Non è un caso che negli Stati Uniti d’America creare un’azienda sia tanto semplice quanto chiuderla per sovraindebitamento: a seconda del soggetto richiedente e dell’impatto su tutti gli attori in causa, i percorsi legali e amministrativi sono tanti e diversi. Senza tra l’altro permettere al fallimento di diventare macchia indelebile nel curriculum vitae delle persone e delle aziende coinvolte.
Persino Donald Trump ci è passato non una ma ben quattro volte, perché spesso è proprio questa la soluzione finanziariamente preferibile per la sopravvivenza di un’azienda. Personalmente credo sia comunque importante non abusare degli strumenti di diritto fallimentare al di là loro della legittimità. Un numero massimo di “utilizzi” manderebbe un segnale forte: occorre far tesoro dell’esperienza vissuta, perché “errare è umano, perseverare è diabolico”.
Ovviamente anche negli States il processo fallimentare impatta sul rating finanziario degli interessati e il percorso è affidato a un giudice, seppur in maniera “semi-automatica”. La preparazione dei documenti e delle istanze finisce per essere la vera sostanza del procedimento. Al richiedente viene preclusa più o meno direttamente l’accesso a una serie di strumenti e funzioni, ma per un tempo molto limitato. Il focus rimane la ripartenza, la riorganizzazione che crea ricchezza e fa la differenza per sé stessi e per gli altri. La bancarotta viene così vissuta come un “quasi normale” incidente di percorso, all’interno di un tessuto imprenditoriale dove innovazione e sperimentazione sono spinte al massimo: “push the envelope” una vita professionale sull’orlo della comfort zone, per testare i limiti del possibile.

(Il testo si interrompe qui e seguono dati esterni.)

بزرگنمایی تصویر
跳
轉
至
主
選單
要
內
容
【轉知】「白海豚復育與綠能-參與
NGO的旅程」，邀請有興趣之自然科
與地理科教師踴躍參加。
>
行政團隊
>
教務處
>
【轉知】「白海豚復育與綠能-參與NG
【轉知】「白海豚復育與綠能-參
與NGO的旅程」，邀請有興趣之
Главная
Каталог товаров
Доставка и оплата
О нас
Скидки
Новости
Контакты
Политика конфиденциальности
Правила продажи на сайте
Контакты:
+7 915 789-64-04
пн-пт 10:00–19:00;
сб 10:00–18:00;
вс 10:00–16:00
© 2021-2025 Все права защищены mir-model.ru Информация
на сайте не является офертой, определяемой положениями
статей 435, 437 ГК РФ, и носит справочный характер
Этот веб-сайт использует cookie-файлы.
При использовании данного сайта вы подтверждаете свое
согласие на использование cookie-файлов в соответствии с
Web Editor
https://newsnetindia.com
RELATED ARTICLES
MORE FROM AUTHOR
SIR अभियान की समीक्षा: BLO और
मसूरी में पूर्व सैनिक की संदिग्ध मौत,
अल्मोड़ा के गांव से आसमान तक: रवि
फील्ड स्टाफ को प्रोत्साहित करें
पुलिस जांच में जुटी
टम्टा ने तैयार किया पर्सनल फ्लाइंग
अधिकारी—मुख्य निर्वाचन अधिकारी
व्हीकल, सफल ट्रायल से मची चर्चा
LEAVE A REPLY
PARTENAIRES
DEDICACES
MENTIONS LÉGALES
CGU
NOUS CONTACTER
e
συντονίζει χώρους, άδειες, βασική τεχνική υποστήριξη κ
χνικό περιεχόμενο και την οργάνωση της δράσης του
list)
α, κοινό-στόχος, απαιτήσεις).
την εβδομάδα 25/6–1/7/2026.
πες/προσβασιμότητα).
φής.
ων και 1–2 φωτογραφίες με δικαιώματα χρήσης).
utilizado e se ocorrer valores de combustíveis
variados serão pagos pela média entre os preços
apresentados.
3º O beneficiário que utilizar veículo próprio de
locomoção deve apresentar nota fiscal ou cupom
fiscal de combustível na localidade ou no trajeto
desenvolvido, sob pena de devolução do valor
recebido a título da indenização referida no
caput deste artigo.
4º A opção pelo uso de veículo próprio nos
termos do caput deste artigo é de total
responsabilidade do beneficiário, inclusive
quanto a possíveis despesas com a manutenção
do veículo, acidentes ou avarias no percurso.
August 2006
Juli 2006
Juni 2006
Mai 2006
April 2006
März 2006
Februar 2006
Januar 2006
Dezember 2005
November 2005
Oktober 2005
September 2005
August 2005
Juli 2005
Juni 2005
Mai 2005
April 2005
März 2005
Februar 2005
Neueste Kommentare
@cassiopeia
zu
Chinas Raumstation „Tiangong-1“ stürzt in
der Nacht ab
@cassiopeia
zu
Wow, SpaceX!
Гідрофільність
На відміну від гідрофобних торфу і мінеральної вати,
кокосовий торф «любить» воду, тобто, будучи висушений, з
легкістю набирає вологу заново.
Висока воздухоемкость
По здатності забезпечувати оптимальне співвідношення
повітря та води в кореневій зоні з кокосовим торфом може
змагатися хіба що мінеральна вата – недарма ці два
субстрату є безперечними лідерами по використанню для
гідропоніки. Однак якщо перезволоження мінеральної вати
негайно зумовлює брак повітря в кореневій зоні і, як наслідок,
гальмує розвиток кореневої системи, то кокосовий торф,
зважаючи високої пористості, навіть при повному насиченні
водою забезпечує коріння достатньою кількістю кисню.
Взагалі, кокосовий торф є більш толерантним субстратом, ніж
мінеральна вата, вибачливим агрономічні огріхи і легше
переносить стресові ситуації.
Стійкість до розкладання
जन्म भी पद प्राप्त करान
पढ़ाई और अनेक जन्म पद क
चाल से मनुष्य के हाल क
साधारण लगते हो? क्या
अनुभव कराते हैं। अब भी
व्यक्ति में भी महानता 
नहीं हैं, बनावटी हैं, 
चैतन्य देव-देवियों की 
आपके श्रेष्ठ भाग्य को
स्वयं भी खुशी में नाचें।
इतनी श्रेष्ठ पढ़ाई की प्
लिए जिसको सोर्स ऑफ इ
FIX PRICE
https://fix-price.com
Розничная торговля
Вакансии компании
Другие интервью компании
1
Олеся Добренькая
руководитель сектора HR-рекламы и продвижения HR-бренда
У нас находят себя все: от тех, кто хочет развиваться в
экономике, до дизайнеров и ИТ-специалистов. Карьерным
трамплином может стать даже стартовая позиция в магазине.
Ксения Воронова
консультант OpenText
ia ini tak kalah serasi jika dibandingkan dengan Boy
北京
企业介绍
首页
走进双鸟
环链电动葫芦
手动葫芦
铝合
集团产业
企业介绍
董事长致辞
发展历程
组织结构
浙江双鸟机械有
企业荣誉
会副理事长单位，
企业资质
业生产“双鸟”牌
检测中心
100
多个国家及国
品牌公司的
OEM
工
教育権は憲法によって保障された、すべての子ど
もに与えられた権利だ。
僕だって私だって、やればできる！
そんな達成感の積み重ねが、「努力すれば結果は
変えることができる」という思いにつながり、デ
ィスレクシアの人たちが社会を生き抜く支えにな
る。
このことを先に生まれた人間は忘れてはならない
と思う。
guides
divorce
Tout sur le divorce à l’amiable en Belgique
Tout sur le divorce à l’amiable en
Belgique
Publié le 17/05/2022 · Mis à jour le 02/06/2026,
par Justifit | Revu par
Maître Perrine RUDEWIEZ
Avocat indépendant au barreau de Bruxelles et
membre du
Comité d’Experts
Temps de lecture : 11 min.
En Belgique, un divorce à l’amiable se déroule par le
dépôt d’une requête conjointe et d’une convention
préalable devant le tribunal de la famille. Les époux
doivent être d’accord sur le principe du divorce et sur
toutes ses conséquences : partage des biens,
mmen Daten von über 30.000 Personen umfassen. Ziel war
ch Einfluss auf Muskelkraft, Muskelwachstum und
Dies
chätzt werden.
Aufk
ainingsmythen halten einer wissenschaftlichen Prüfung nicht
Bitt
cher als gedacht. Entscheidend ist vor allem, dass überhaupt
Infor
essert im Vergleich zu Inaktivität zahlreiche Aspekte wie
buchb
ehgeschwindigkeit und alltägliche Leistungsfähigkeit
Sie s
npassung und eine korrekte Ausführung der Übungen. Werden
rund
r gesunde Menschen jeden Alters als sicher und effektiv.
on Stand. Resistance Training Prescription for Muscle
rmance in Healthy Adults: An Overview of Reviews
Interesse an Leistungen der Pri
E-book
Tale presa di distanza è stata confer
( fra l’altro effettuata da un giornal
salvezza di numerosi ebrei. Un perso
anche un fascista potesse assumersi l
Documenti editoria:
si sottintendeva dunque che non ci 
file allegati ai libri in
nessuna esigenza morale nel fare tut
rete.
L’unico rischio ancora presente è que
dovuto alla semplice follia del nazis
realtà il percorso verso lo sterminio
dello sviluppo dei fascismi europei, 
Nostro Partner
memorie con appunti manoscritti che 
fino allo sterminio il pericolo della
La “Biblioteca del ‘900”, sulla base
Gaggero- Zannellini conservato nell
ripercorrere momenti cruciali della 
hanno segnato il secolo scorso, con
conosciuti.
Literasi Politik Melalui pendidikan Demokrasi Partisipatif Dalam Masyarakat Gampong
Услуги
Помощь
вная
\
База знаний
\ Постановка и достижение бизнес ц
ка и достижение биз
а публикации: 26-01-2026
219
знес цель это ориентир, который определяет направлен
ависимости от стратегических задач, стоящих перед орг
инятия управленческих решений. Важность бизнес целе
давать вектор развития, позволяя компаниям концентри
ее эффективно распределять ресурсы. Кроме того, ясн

La metrica di riferimento è l’indice FICO (dalla società che lo aveva inventato: Fair, Isaac, and Co.) che analizza e computa le informazioni provenienti dalle tre grandi sorelle Experian, Equifax e TransUnion alle quali si è poi aggiunta una quarta, Dun & Bradstreet, specializzatasi ulteriormente nel settore delle organizzazioni societarie, fino a diventare oggi un servizio di analisi e valutazione che ogni azienda utilizza per se stessa e i propri stakeholder.
Ci sono industrie e settori, da ricerca a start-up, che si fondano su una più alta gestione del rischio alimentato da una massiccia dose di creatività, intuito, idee e casualità. Anche in campo manageriale , però, diventa sempre più importante analizzare la risposta dell’individuo ai fallimenti, alle difficoltà e agli imprevisti. È proprio lì che si misura il calibro di una persona, guardando a come gestisce, comunica e si relaziona con gli altri durante le fasi di criticità. Sempre più di frequente i protocolli di valutazione degli head-hunters manageriali e dei dipartimenti HR contengono esercizi e valutazioni in tal senso: “there is no gain without pain”, sbagliando si impara.
Altri modi di dire e proverbi e non è un caso: è bene ricordare che le dinamiche della vita (anche aziendale), in fin dei conti, sono sempre quelle si ritrovano nella saggezza popolare, dei nostri avi.. Alla luce anche di questo, dovrebbe essere più semplice accettare il fatto che il fallimento è connaturato alla condizione umana e aziendale. Diventa anzi importantissima fonte di crescita e conoscenza. Forse oggi tutto è molto (troppo) impostato sul contenimento del rischio – cosa giusta per certi versi – e si ignora il valore formativo connesso al manifestarsi delle criticità. Persino a scuola tutto è molto più schematizzato di prima. Dovremmo tutti riscoprire il valore pedagogico delle opere dei grandi della formazione di base, da Maria Montessori a Rudolf Steiner: provare per credere!